Arriving back at Kaya, we saw Carolyn and Dave at the Fez parking spot. We had met, as you do, on a Facebook forum when they had put a call out for a paper map for Morocco. We happened to have a surplus one to requirements and we weren’t using it. Map and details swapped, we left them to the city and drove off towards Azrou heading ever further south.
The drive passed in a flash as we fired up our audio book to pass the time, climbing higher and higher through the Mid Atlas mountains. And suddenly our time machine took us out of Morocco and into Switzerland as we drove through Ifrane en route to Azrou. The streets widened, the houses went from flat roofs to high pitched and the garbage in the streets disappeared along with the animals and stray dogs.

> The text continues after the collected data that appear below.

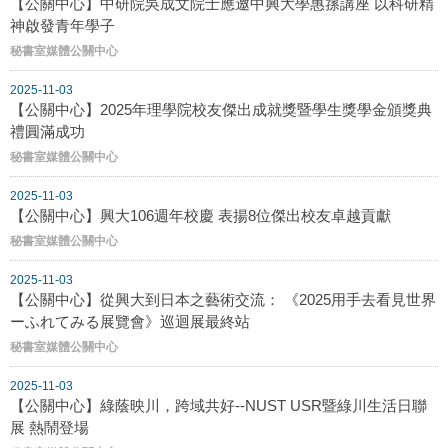
【公關中心】中研院吳成文院士應邀中興大學惠蓀講座 以科研精
神啟發青年學子
秘書室媒體公關中心
2025-11-03
【公關中心】2025年理學院校友傑出成就獎暨學生獎學金頒獎典
禮圓滿成功
秘書室媒體公關中心
2025-11-03
【公關中心】興大106週年校慶 表揚8位傑出校友卓越貢獻
秘書室媒體公關中心
2025-11-03
【公關中心】從興大到日本之藝術交流： 《2025用手去看見世界
ーふれてみる展覽會》巡迴展最終站
秘書室媒體公關中心
2025-11-03
【公關中心】綠蔭映川，跨域共好--NUST USR暨綠川生活日聯
展 熱鬧登場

What’s going on?
Well it seems that like every other country in the world, the rich folk from the drier cities of Morocco have discovered that they can experience a European-like winter, just up the drag from them. Actually it was originally created by the French in 1928 so that their citizens could find relief from the heat of the cities.
We had finally arrived at our stop that we thought we were staying at for a few days but the conditions at Camping Amazigh were fairly dire. With a double whammy of low voltage and a 5A breaker for our connection, we were constantly only able to run 1 thing at a time. It was choosing between heating OR cooking on our electric plate OR charging the vehicle battery OR charging 1 laptop. When I said it was dire, it was! Now I know you’re going to ask the next question: so what about your gas? You can run the stove and heating on it. Ah well, now here’s the complication. We have an refillable LPG system that is perfect everywhere in the world, cheap to run and efficient, except where there are no LPG re-filling stations……like Morocco. So we are eking it out and trying to do that when it’s -4degC outside and heating is an absolute must, then the only way to do it is on electric. See the problem?
OMG there’s another Brit on the site! Through the drizzle that has set in, we spotted Andy & Sam with their 2 children, James & Lucia (and their gorgeous Border Collie, Pepper) on the site and went over to introduce ourselves and invite them over for coffee. Wewere really keen to have a chat with them as they were on the opposite journey to us and coming up from the south. But the weather had closed in and was now really raining, so we missed the opportunity. But it wasn’t to be for very long.
We tucked ourselves up in bed, thermals and socks on (it’s a really sexy look, you know!!), hot water bottle toasting our toes, hands wrapped around our hot cups of coffee and spent the rest of the evening quietly reading and waiting for the next morning for when we could change camps.